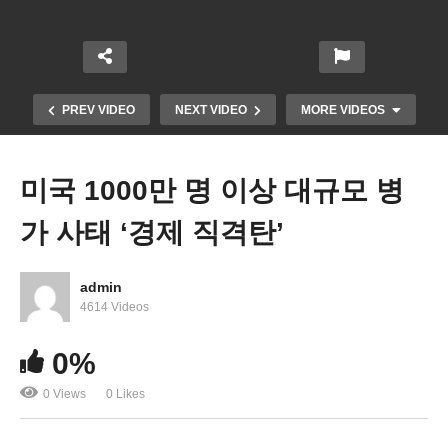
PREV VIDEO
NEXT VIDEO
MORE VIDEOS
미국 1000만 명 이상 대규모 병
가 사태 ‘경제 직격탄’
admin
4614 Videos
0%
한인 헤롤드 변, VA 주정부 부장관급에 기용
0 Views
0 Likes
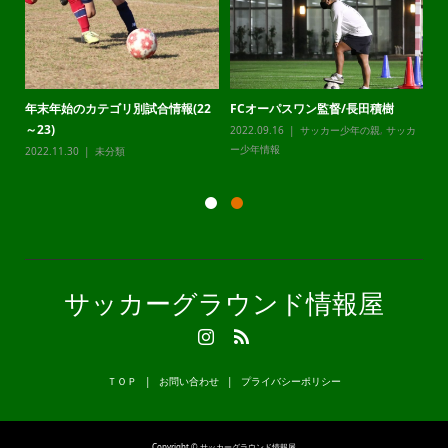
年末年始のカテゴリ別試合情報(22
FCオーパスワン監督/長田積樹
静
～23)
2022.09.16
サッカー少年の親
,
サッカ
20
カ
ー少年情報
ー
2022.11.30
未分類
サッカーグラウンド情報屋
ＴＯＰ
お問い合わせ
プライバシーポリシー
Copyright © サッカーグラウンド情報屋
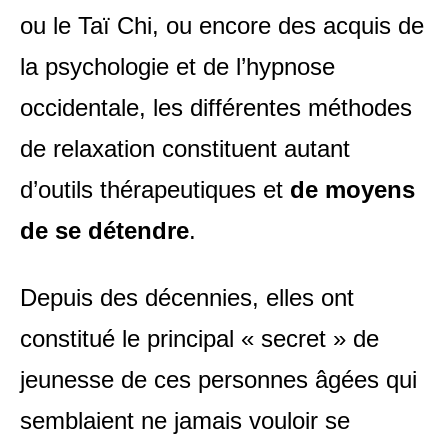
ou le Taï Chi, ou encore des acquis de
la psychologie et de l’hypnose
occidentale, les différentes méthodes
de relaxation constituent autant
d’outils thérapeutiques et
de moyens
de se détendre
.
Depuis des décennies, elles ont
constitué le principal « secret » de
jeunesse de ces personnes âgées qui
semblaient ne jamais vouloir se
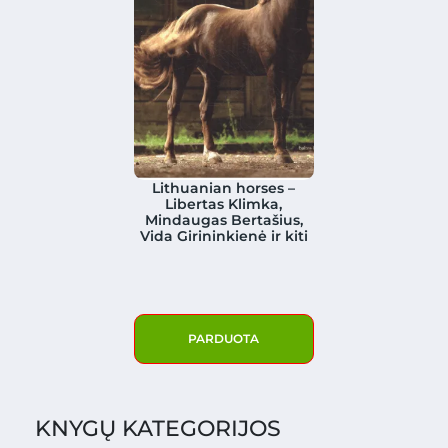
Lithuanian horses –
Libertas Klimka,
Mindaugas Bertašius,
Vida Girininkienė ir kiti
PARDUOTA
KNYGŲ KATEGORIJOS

———

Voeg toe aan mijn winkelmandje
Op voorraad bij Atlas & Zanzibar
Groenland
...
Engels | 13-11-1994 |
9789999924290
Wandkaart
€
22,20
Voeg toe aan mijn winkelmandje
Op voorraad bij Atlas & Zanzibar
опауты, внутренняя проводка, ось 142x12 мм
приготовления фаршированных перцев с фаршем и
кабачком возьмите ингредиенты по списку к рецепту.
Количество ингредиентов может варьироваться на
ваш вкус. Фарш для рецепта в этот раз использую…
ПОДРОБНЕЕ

———

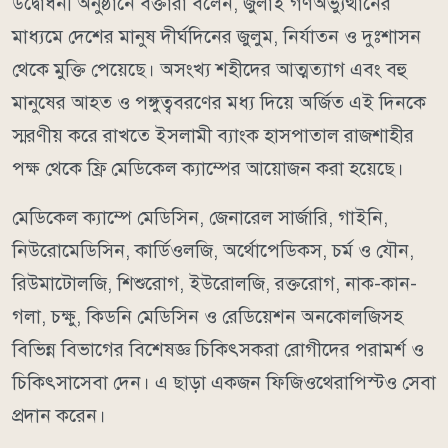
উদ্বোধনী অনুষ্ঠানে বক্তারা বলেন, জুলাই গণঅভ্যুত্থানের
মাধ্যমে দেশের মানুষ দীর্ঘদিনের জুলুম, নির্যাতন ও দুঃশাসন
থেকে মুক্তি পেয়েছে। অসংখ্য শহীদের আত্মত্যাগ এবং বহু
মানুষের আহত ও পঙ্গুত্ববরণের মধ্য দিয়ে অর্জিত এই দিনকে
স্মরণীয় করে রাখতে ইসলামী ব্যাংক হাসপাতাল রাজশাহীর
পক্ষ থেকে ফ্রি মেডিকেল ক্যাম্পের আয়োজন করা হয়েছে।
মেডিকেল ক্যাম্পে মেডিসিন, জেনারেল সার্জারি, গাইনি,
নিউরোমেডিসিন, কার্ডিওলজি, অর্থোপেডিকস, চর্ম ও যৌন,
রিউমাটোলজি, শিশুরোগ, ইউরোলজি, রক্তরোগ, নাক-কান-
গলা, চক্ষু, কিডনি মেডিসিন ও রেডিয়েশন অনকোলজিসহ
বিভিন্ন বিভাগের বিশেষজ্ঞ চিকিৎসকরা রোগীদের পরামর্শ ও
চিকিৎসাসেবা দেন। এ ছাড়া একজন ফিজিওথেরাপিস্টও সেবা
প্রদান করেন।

———

> [What this task involves] Return every line from the records above that holds the word "サッカーグラウンド情報屋".

> [Output of the exercise]
サッカーグラウンド情報屋
Copyright © サッカーグラウンド情報屋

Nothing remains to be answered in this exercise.